American film director Wes Anderson stands out as a significant visionary and producer of dramatic and comedic cinematography. As a contemporary auteur, Anderson’s distinguishable style could be described as having a sophisticated child-like quality where his collection of shots, prop arrangement, and color palette are distinctly Anderson.

While Moonrise Kingdom (2012) is likely Anderson’s most well-known creation, The Royal Tenenbaums (2001) is, to me, perhaps his most iconic in terms of style and storyline. Anderson’s films usually include a dysfunctional or unconventional family, a situation which unites or divides them, and a subtle, dry humor which follows the plot. As for technique, Anderson is famous for his overhead, centered, and uniform shots to create narrative structure, especially in title frames.

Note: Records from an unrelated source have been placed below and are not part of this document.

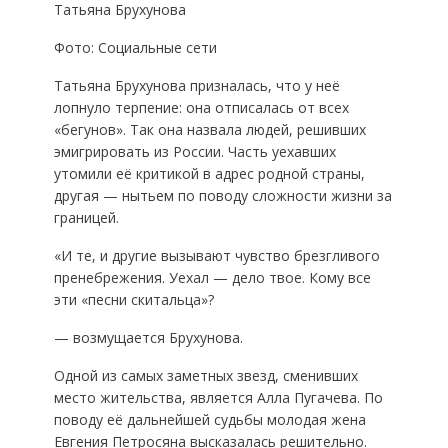
Татьяна Брухунова
Фото: Социальные сети
Татьяна Брухунова призналась, что у неё
лопнуло терпение: она отписалась от всех
«бегунов». Так она назвала людей, решивших
эмигрировать из России. Часть уехавших
утомили её критикой в адрес родной страны,
другая — нытьем по поводу сложности жизни за
границей.
«И те, и другие вызывают чувство брезгливого
пренебрежения. Уехал — дело твое. Кому все
эти «песни скитальца»?
— возмущается Брухунова.
Одной из самых заметных звезд, сменивших
место жительства, является Алла Пугачева. По
поводу её дальнейшей судьбы молодая жена
Евгения Петросяна высказалась решительно.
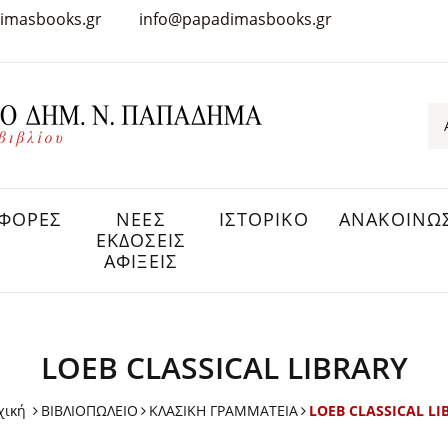
imasbooks.gr
info@papadimasbooks.gr
ΦΟΡΕΣ
ΝΕΕΣ
ΙΣΤΟΡΙΚΟ
ΑΝΑΚΟΙΝΩΣ
ΕΚΔΟΣΕΙΣ
ΑΦΙΞΕΙΣ
LOEB CLASSICAL LIBRARY
χική
ΒΙΒΛΙΟΠΩΛΕΙΟ
ΚΛΑΣΙΚΗ ΓΡΑΜΜΑΤΕΙΑ
LOEB CLASSICAL LI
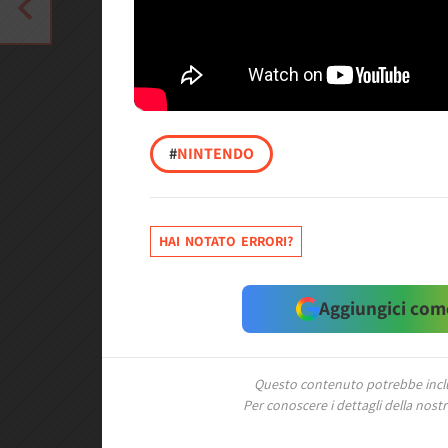
#
NINTENDO
HAI NOTATO ERRORI?
Aggiungici come
Questo contenuto potrebbe includ
Per conoscere i dettagli della nostra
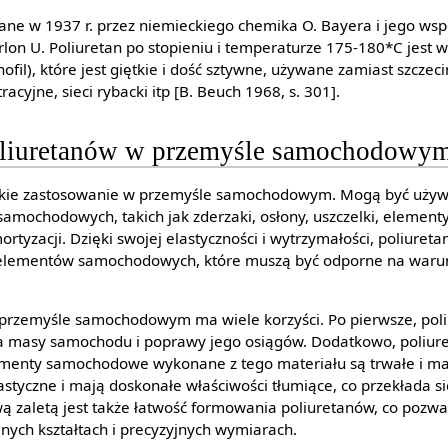
mane w 1937 r. przez niemieckiego chemika O. Bayera i jego w
on U. Poliuretan po stopieniu i temperaturze 175-180*C jest w
il), które jest giętkie i dość sztywne, używane zamiast szczecin
tracyjne, sieci rybacki itp [B. Beuch 1968, s. 301].
oliuretanów w przemyśle samochodowy
rokie zastosowanie w przemyśle samochodowym. Mogą być używ
mochodowych, takich jak zderzaki, osłony, uszczelki, elementy
rtyzacji. Dzięki swojej elastyczności i wytrzymałości, poliuret
elementów samochodowych, które muszą być odporne na warun
.
rzemyśle samochodowym ma wiele korzyści. Po pierwsze, poliu
ia masy samochodu i poprawy jego osiągów. Dodatkowo, poliur
lementy samochodowe wykonane z tego materiału są trwałe i ma
astyczne i mają doskonałe właściwości tłumiące, co przekłada si
ą zaletą jest także łatwość formowania poliuretanów, co pozwa
ych kształtach i precyzyjnych wymiarach.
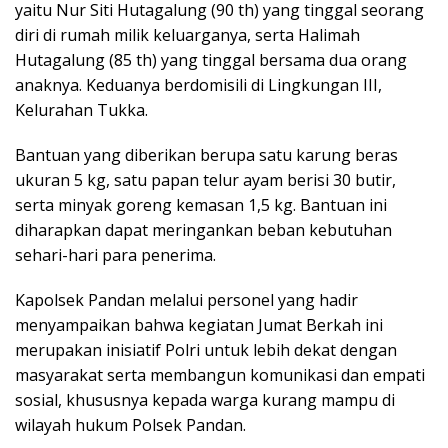
yaitu Nur Siti Hutagalung (90 th) yang tinggal seorang
diri di rumah milik keluarganya, serta Halimah
Hutagalung (85 th) yang tinggal bersama dua orang
anaknya. Keduanya berdomisili di Lingkungan III,
Kelurahan Tukka.
Bantuan yang diberikan berupa satu karung beras
ukuran 5 kg, satu papan telur ayam berisi 30 butir,
serta minyak goreng kemasan 1,5 kg. Bantuan ini
diharapkan dapat meringankan beban kebutuhan
sehari-hari para penerima.
Kapolsek Pandan melalui personel yang hadir
menyampaikan bahwa kegiatan Jumat Berkah ini
merupakan inisiatif Polri untuk lebih dekat dengan
masyarakat serta membangun komunikasi dan empati
sosial, khususnya kepada warga kurang mampu di
wilayah hukum Polsek Pandan.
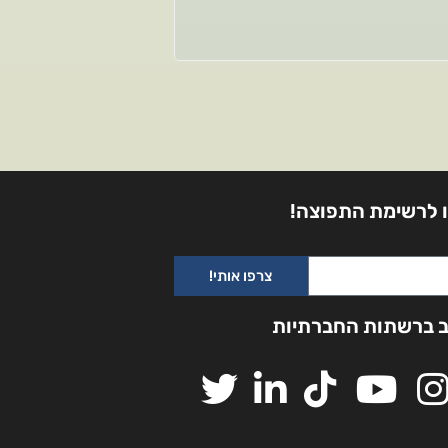
 לרשימת התפוצה!
צרפו אותי!
ב ברשתות החברתיות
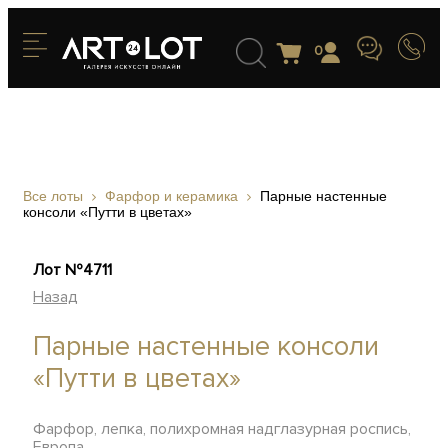
0
Все лоты
Фарфор и керамика
Парные настенные
консоли «Путти в цветах»
Лот №4711
Назад
Парные настенные консоли
«Путти в цветах»
Фарфор, лепка, полихромная надглазурная роспись,
Европа,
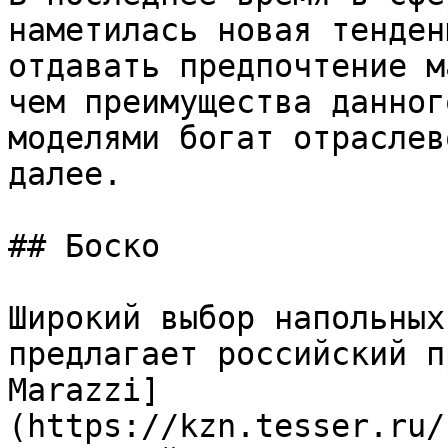
наметилась новая тенден
отдавать предпочтение м
чем преимущества данног
моделями богат отраслев
далее.

## Боско

Широкий выбор напольных
предлагает российский п
Marazzi]
(https://kzn.tesser.ru/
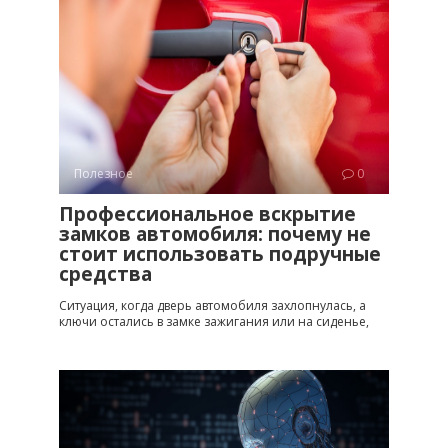
Полезное
0
Профессиональное вскрытие
замков автомобиля: почему не
стоит использовать подручные
средства
Ситуация, когда дверь автомобиля захлопнулась, а
ключи остались в замке зажигания или на сиденье,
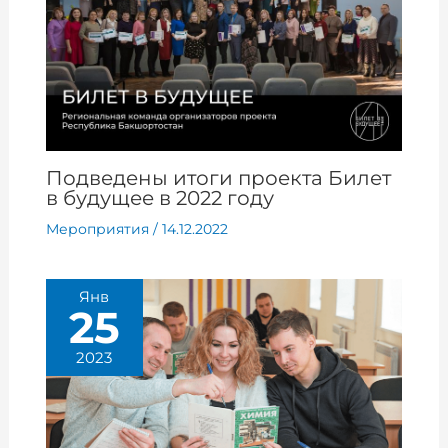
Подведены итоги проекта Билет
в будущее в 2022 году
Мероприятия
/
14.12.2022
Янв
25
2023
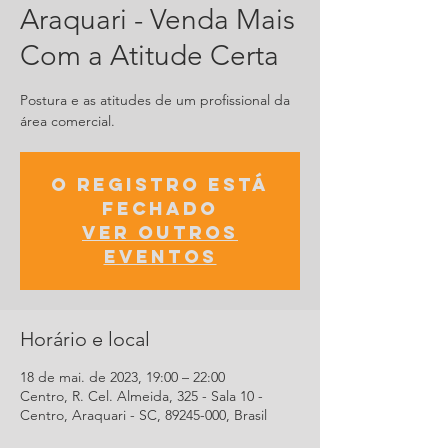
Araquari - Venda Mais
Com a Atitude Certa
Postura e as atitudes de um profissional da
área comercial.
O registro está
fechado
Ver outros
eventos
Horário e local
18 de mai. de 2023, 19:00 – 22:00
Centro, R. Cel. Almeida, 325 - Sala 10 -
Centro, Araquari - SC, 89245-000, Brasil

In a Fresh Air interview with WHYY Philadelphia, Anderson explains how these techniques give his films a kind of flat, 2-dimensional quality in which they feel more like a theatre performance. Given his interest in theatre, Anderson often inserts small plays within his films.

The Darjeeling Limited (2007)

Finally, and perhaps most notably, Anderson uses slow motion shots to close out his films. A good example of this is The Darjeeling Limited (2007) where the three main characters are seen running for their train, reflecting the famous opening scene. Here, this effect may symbolize the theatre curtain closing on a stage and an end to the Anderson experience. 

Wes Anderson has released 16 films to date, with his most recent Isle of Dogs (2018) coming out on 23 March in the United States.